Cops faulted for Paris riots
2006-12-07 22:58
Paris - A French police report confirmed
officers chased a group of youths in a poor Paris suburb last
year, leading to the deaths of two of them and sparking weeks of
rioting.
The report by the inspection generale des services - the
police watchdog - was leaked to the daily Le Monde newspaper on
Thursday.
It concluded that officers had chased the youths and
had shown "surprising irresponsibility and carelessness".
In October 2005 three teenagers in the suburb of
Clichy-sous-Bois fled police before taking refuge in an
electricity sub-station, where two of them were electrocuted.

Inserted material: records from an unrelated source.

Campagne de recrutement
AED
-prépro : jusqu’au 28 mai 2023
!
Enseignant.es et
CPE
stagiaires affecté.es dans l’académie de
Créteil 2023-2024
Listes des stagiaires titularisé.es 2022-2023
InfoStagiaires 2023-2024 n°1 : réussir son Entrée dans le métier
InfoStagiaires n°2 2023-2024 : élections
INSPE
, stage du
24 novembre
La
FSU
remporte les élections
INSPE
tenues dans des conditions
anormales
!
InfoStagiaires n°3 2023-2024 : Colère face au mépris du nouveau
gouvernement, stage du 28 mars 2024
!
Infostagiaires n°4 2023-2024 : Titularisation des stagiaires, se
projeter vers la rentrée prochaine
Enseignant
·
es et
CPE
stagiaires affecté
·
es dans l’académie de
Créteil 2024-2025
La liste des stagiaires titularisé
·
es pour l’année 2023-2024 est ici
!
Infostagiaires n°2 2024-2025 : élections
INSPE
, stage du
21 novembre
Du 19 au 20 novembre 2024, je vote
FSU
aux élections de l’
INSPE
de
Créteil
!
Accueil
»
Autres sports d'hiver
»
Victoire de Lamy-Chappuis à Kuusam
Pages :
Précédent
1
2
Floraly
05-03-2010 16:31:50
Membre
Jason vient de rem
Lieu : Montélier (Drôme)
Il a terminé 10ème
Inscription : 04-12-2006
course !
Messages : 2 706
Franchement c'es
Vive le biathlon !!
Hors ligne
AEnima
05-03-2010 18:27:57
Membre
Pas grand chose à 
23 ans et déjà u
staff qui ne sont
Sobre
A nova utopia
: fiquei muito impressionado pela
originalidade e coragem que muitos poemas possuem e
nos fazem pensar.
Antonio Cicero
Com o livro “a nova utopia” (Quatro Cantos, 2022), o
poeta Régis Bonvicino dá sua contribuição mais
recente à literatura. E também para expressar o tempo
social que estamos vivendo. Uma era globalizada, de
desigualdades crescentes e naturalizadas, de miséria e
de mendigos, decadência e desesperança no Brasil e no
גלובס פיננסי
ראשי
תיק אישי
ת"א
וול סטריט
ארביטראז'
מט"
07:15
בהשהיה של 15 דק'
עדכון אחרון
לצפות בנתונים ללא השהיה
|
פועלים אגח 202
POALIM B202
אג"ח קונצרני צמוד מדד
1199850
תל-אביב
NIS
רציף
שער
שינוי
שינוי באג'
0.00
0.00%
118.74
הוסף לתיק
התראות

Officers denied chasing the boys. However, their families
claimed they were chased by police into the sub-station run by
electricity supplier EDF.
Thousands of cars burnt
The deaths set off angry protests and weeks of riots by
stone-throwing youths who torched thousands of cars, horrifying
France and laying bare the tensions in the poor, heavily
immigrant suburbs outside its prosperous town centres.
Partly based on evidence from radio traffic, the police
report concluded officers had pursued the three youths whom they
suspected of trying to break into a building site.
During the pursuit, it found that one of the officers had
seen them climb into the nearby sub-station and said: "If they
get into the EDF site, I don't give much for their hides."
The officer later denied to investigators that he had seen
them enter the facility.
According to Le Monde, the report, which was handed over to
the magistrate examining charges of "failure to provide
assistance to a person in danger", gave no opinion on the guilt
or otherwise of five officers questioned as witnesses.